Last year we left a few days before Christmas and had no problems driving through France. We went via Carcassone and then headed towards Perpingnan (whoops spelt it wrong but haven't the map nearby) and then into Spain. We then came back in March no problems.
This time we are heading to Northern Spain and coming back Dec. We havden't any chains but would have thought main roads would be ok. I think Jan/Feb are the worst months. I know some people got caught up in snow drifts on the motorway around Madrid in Feb.
maybe we will see you enroute.


----------



## johnsandywhite (May 9, 2005)

Hi *RobMD*. Back in January 2003. We had to return to th UK for a funeral. To cut a long story short. Our Alternator wasn't working our on-board generator wasn't working and when we arrived in France from Spain it snowed so our Solar panels were not charging either. The night we arrived at Le Belou in France it was raining. When we woke up it had snowed and covered the Solar panels. The roads over the Pyrenees where blocked for several hour's. It pays to be ready for every eventuality. But we have never used chains. :wink:


----------



## peejay (May 10, 2005)

Hi Rob,

Long time no speak,

I have no experience of travelling through to Spain but have toured in other regions where snow is a possibility.
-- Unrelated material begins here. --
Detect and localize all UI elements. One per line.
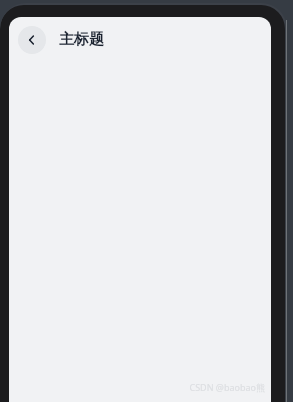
button[interactable]: Back	[18, 26, 46, 54]
staticText: 主标题	[59, 30, 104, 49]
staticText: CSDN @baobao熊	[189, 381, 265, 393]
Last year whilst touring in Bavaria we started to traverse a fairly high pass, it started to snow at the base and by the time we were just over half way up there was about 2 or 3 inches of snow and all grip to the front wheels went as it did with several other vehs, we stopped and put on the chains and continued over the pass with no problems removing them when on the other side passing many stranded vehicles on the way, my point being, if you've got room for them then take 'em. 
I keep mine in the van all the time as they could also be used for getting stuck on mud etc as well, we all know how good sevels are for traction!

You are not allowed to carry fuel cans on ferries, regardless of whether they are full or empty, I've never been checked before though, so read what you will into that :wink: 

Have a great adventure.

pete.


----------



## RobMD (May 9, 2005)

Evening All !

Rita, 
We'll keep a look out for you en-route - and hope the weather is OK for the duration of the trip.
We tried for the Shuttle, but too expensive (£170 when we tried), and the Ferry crossing is only 90 mins, Dylan will be OK for that length of time and will probably sleep for all or most of it..

Johnsandywhite,
What did you do to upset the Gods - you must have a good sense of humour to have survived it without becoming a seething wreck (and all without chains!!!).

Peejay,
Yep - long time no speak! You certainly get around a lot in your Nuevo, are you still pleased with it? Ours is running well at present, at times I would like a bit of extra room - but it's so manoeverable it makes up for it in convenience.
I thought of buying chains mainly to assist in muddy situations in the UK, having had problems in the past on wet grass and soft ground (but so far not totally stuck!!)


----------